Aerobic exercise can help you become more efficient, protect against illness, and improve sleep. You can find out why this form of training offers so many advantages here.
Aerobic training initially sounds like a somewhat unwieldy technical term. But you’ve probably already done aerobic training yourself, because any form of moderate endurance sport is considered aerobic training. These include casual jogging and cycling, swimming or even brisk walking.
However, to ensure that you remain in the aerobic range, it is important not to train too intensively during endurance sports. So it’s worth slowing down so you can benefit from the benefits of aerobic training.
What is Aerobic Training?
The term “aerobic” comes from Greek and means “with oxygen”. Aerobic training describes forms of exercise in which the body uses oxygen to generate energy.
Here’s what happens: When we move, our muscles need energy. During aerobic exercise, this energy comes primarily from carbohydrates and fats.

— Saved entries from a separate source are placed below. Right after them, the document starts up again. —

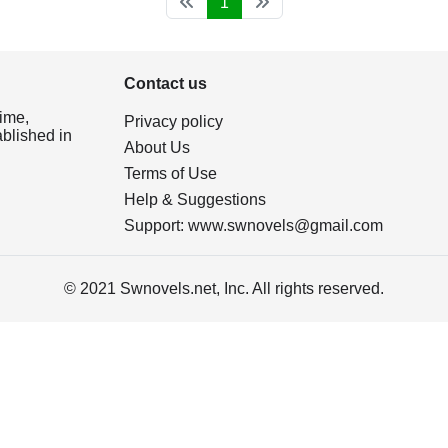
1
Contact us
ime,
Privacy policy
ablished in
About Us
Terms of Use
Help & Suggestions
Support:
www.swnovels@gmail.com
© 2021 Swnovels.net, Inc. All rights reserved.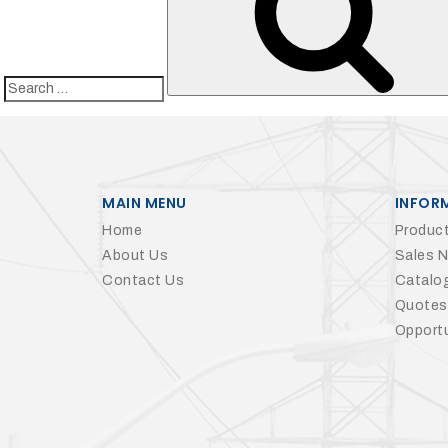
Search
for:
MAIN MENU
INFOR
Home
Product
About Us
Sales 
Contact Us
Catalo
Quotes
Opportu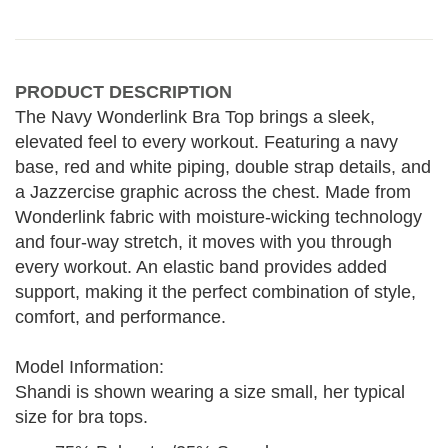
PRODUCT DESCRIPTION
The Navy Wonderlink Bra Top brings a sleek,
elevated feel to every workout. Featuring a navy
base, red and white piping, double strap details, and
a Jazzercise graphic across the chest. Made from
Wonderlink fabric with moisture-wicking technology
and four-way stretch, it moves with you through
every workout. An elastic band provides added
support, making it the perfect combination of style,
comfort, and performance.
Model Information:
Shandi is shown wearing a size small, her typical
size for bra tops.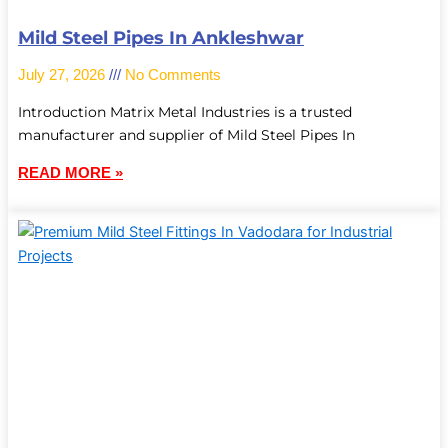
Mild Steel Pipes In Ankleshwar
July 27, 2026
No Comments
Introduction Matrix Metal Industries is a trusted
manufacturer and supplier of Mild Steel Pipes In
READ MORE »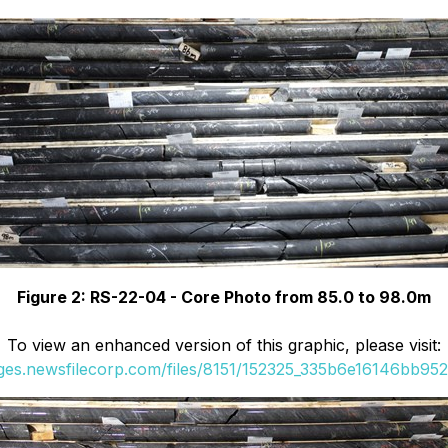
Figure 2: RS-22-04 - Core Photo from 85.0 to 98.0m
To view an enhanced version of this graphic, please visit:
ages.newsfilecorp.com/files/8151/152325_335b6e16146bb952_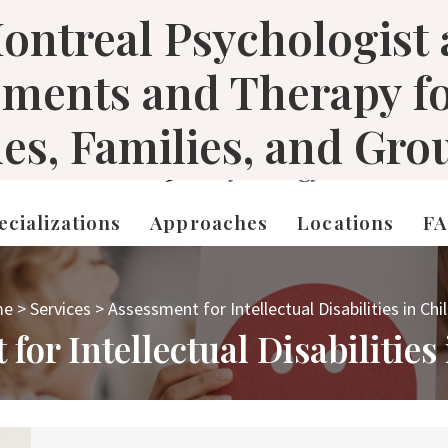
ontreal Psychologist
sments and Therapy f
les, Families, and Gro
ecializations
Approaches
Locations
F
me
>
Services
>
Assessment for Intellectual Disabilities in Chi
for Intellectual Disabilities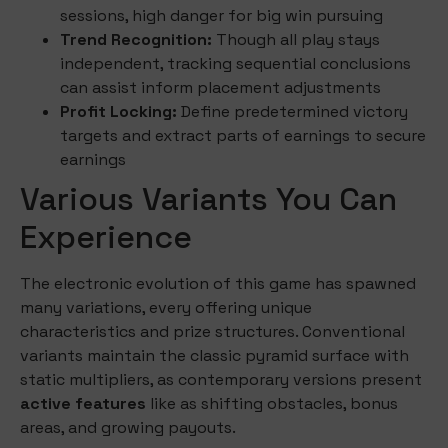
sessions, high danger for big win pursuing
Trend Recognition:
Though all play stays
independent, tracking sequential conclusions
can assist inform placement adjustments
Profit Locking:
Define predetermined victory
targets and extract parts of earnings to secure
earnings
Various Variants You Can
Experience
The electronic evolution of this game has spawned
many variations, every offering unique
characteristics and prize structures. Conventional
variants maintain the classic pyramid surface with
static multipliers, as contemporary versions present
active features
like as shifting obstacles, bonus
areas, and growing payouts.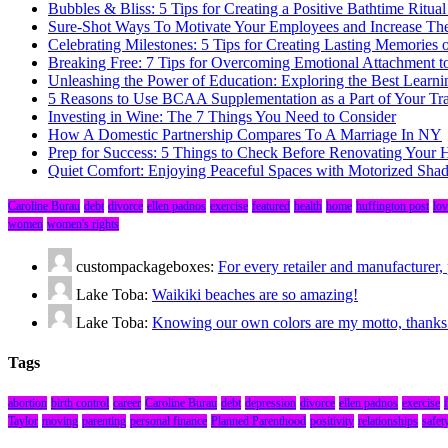
Bubbles & Bliss: 5 Tips for Creating a Positive Bathtime Ritual
Sure-Shot Ways To Motivate Your Employees and Increase Thei
Celebrating Milestones: 5 Tips for Creating Lasting Memories 
Breaking Free: 7 Tips for Overcoming Emotional Attachment t
Unleashing the Power of Education: Exploring the Best Learni
5 Reasons to Use BCAA Supplementation as a Part of Your Tr
Investing in Wine: The 7 Things You Need to Consider
How A Domestic Partnership Compares To A Marriage In NY
Prep for Success: 5 Things to Check Before Renovating Your
Quiet Comfort: Enjoying Peaceful Spaces with Motorized Sha
Caroline Burau
debt
divorce
ellen padnos
exercise
featured
health
home
huffington post
lov
women
women's rights
custompackageboxes:
For every retailer and manufacture
Lake Toba:
Waikiki beaches are so amazing!
Lake Toba:
Knowing our own colors are my motto, thanks fo
Tags
abortion
birth control
career
Caroline Burau
debt
depression
divorce
ellen padnos
exercise
Taylor
moving
parenting
personal finance
Planned Parenthood
positivity
relationships
safet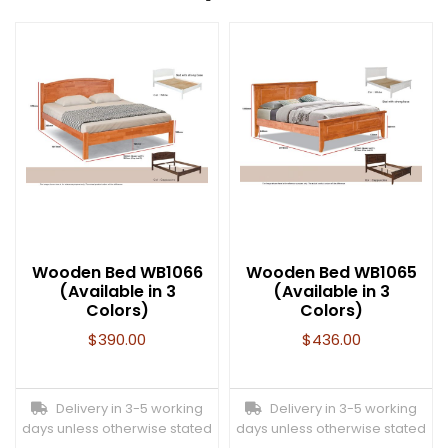
Wooden Bed WB1066
Wooden Bed WB1065
(Available in 3
(Available in 3
Colors)
Colors)
$
390.00
$
436.00
Delivery in 3-5 working
Delivery in 3-5 working
days unless otherwise stated
days unless otherwise stated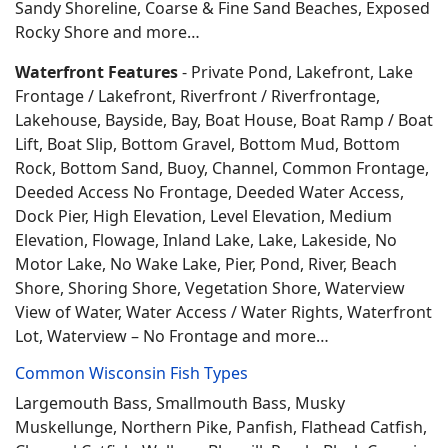
Sandy Shoreline, Coarse & Fine Sand Beaches, Exposed
Rocky Shore and more…
Waterfront Features
- Private Pond, Lakefront, Lake
Frontage / Lakefront, Riverfront / Riverfrontage,
Lakehouse, Bayside, Bay, Boat House, Boat Ramp / Boat
Lift, Boat Slip, Bottom Gravel, Bottom Mud, Bottom
Rock, Bottom Sand, Buoy, Channel, Common Frontage,
Deeded Access No Frontage, Deeded Water Access,
Dock Pier, High Elevation, Level Elevation, Medium
Elevation, Flowage, Inland Lake, Lake, Lakeside, No
Motor Lake, No Wake Lake, Pier, Pond, River, Beach
Shore, Shoring Shore, Vegetation Shore, Waterview
View of Water, Water Access / Water Rights, Waterfront
Lot, Waterview – No Frontage and more…
Common Wisconsin Fish Types
Largemouth Bass, Smallmouth Bass, Musky
Muskellunge, Northern Pike, Panfish, Flathead Catfish,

The oxygen we breathe ensures that these nutrients are burned efficiently in the cells. The result is a long-lasting energy supply that allows us to stay active for longer periods of time.
In contrast to this is anaerobic training. The term “anaerobic” means “without oxygen”. During anaerobic exercise such as strength training or sprinting, the body cannot provide oxygen quickly enough to produce the energy it needs. Instead, it uses energy sources that do not require oxygen and are already available in the body. This is faster, but our body can only provide a limited amount of energy. This also explains why we get tired more quickly during anaerobic exercise, according to the European Food Information Center (EUFIC).
However, aerobic and anaerobic training are not clearly separated categories. According to the EUFIC, in most sports the two metabolisms complement each other. It therefore makes more sense to understand the two terms as end points of a scale.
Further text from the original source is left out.